Underfitting is the opposite problem with opposite remedies. More capacity — higher polynomial degree, deeper tree, wider network. Better features — more interactions, more external data, nonlinear transformations of existing features. Weaker regularisation if you inherited a heavily regularised model. The trickiest underfit diagnoses are the ones disguised as information problems: the model is structurally fine but the available features simply do not contain the signal, so no amount of capacity will help. That looks identical to genuine underfit on the validation curve but the fix is different — collecting richer features rather than growing the model. The final chapter of this topic shifts to a different failure mode entirely: what happens when the data is heavily imbalanced and 99% accuracy is easy for any model that just predicts the majority class. That is not overfitting or underfitting — it is a failure of the metric to see the thing you actually care about predicting.

Key Points

Overfitting shows as a large gap between low training error and high validation error — the model has memorised the training set rather than learning the pattern, so it will fail on any example it has not seen.

Underfitting shows as both training and validation error being high (with a small gap between them) — the model is structurally too simple to capture the data's pattern regardless of how much data you give it.

The U-shaped validation-error curve as model complexity grows is the bias-variance trade-off made visible: bias (structural restriction) falls with capacity, variance (sensitivity to noise) rises, and the optimal complexity minimises the sum.

Three knobs fix overfitting — more training data (raises the bar on memorisation), less capacity (direct reduction), and regularisation (penalises large coefficients without reducing model size); L2 ridge is the default, L1 lasso also does feature selection, early stopping is essentially free in iterative training.

Cross-validation from the previous chapter produces the validation error estimate; this chapter turns that estimate into a decision — which capacity minimises it, and how to adjust if the minimum is still unsatisfyingly high (underfit) or the gap is still large (overfit).

Checkpoint

Check Your Understanding

Answer these questions about overfitting and underfitting diagnoses covered in this chapter.

1

A model reports training MSE = 0.02 and validation MSE = 0.38. Which conclusion is most accurate?

2

You sweep polynomial degree from 1 to 15 on a fixed training set and find: training MSE falls monotonically from 0.15 at d=1 to 0.003 at d=15; validation MSE falls from 0.15 at d=1 to 0.05 at d=3, then rises to 0.4 at d=15. What degree should you use, and why?

3

A team has overfitting on their current model (train acc 99%, val acc 71%). Put these remedies in order from the cheapest to try (lowest investment) to the most expensive (highest investment).

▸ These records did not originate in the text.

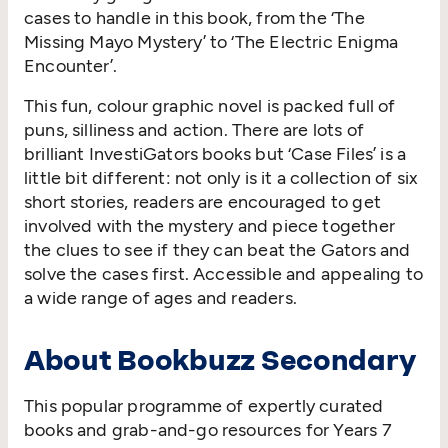
cases to handle in this book, from the ‘The
Missing Mayo Mystery’ to ‘The Electric Enigma
Encounter’.
This fun, colour graphic novel is packed full of
puns, silliness and action. There are lots of
brilliant InvestiGators books but ‘Case Files’ is a
little bit different: not only is it a collection of six
short stories, readers are encouraged to get
involved with the mystery and piece together
the clues to see if they can beat the Gators and
solve the cases first. Accessible and appealing to
a wide range of ages and readers.
About Bookbuzz Secondary
This popular programme of expertly curated
books and grab-and-go resources for Years 7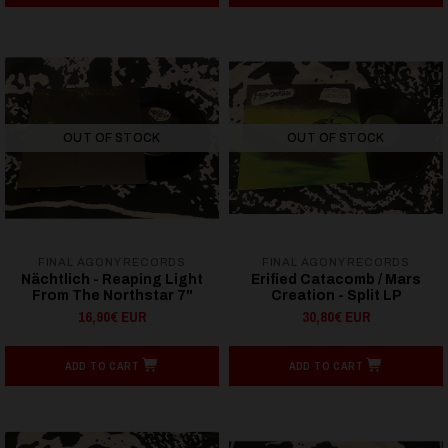
OUT OF STOCK
OUT OF STOCK
FINAL AGONY RECORDS
FINAL AGONY RECORDS
Nächtlich - Reaping Light
Erified Catacomb / Mars
From The Northstar 7"
Creation - Split LP
16,90€ EUR
30,80€ EUR
ADD TO CART
ADD TO CART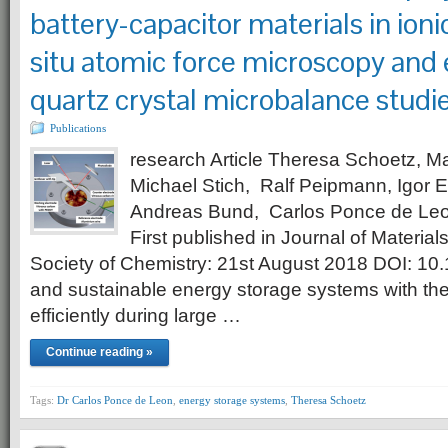
battery-capacitor materials in ionic
situ atomic force microscopy and
quartz crystal microbalance studi
Publications
research Article Theresa Schoetz, M
Michael Stich, Ralf Peipmann, Igor E
Andreas Bund, Carlos Ponce de Leo
First published in Journal of Material
Society of Chemistry: 21st August 2018 DOI: 1
and sustainable energy storage systems with the 
efficiently during large …
Continue reading »
Tags:
Dr Carlos Ponce de Leon
,
energy storage systems
,
Theresa Schoetz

  1. 1.Collect 10,000 more labelled training examples
  2. 2.Add L2 regularisation to the existing model and tune λ via cross-validation
  3. 3.Reduce the model's capacity (fewer tree splits, shallower network, lower polynomial degree)
  4. 4.Build an entirely new model family with different structural assumptions
4

A team's degree-12 polynomial fit is overfitting. Applying L2 regularisation with λ = 0.5 effectively reduces the model to 'behave like' a lower-degree polynomial without changing its nominal degree, so they can keep the flexibility of degree 12 but control the wiggliness with λ.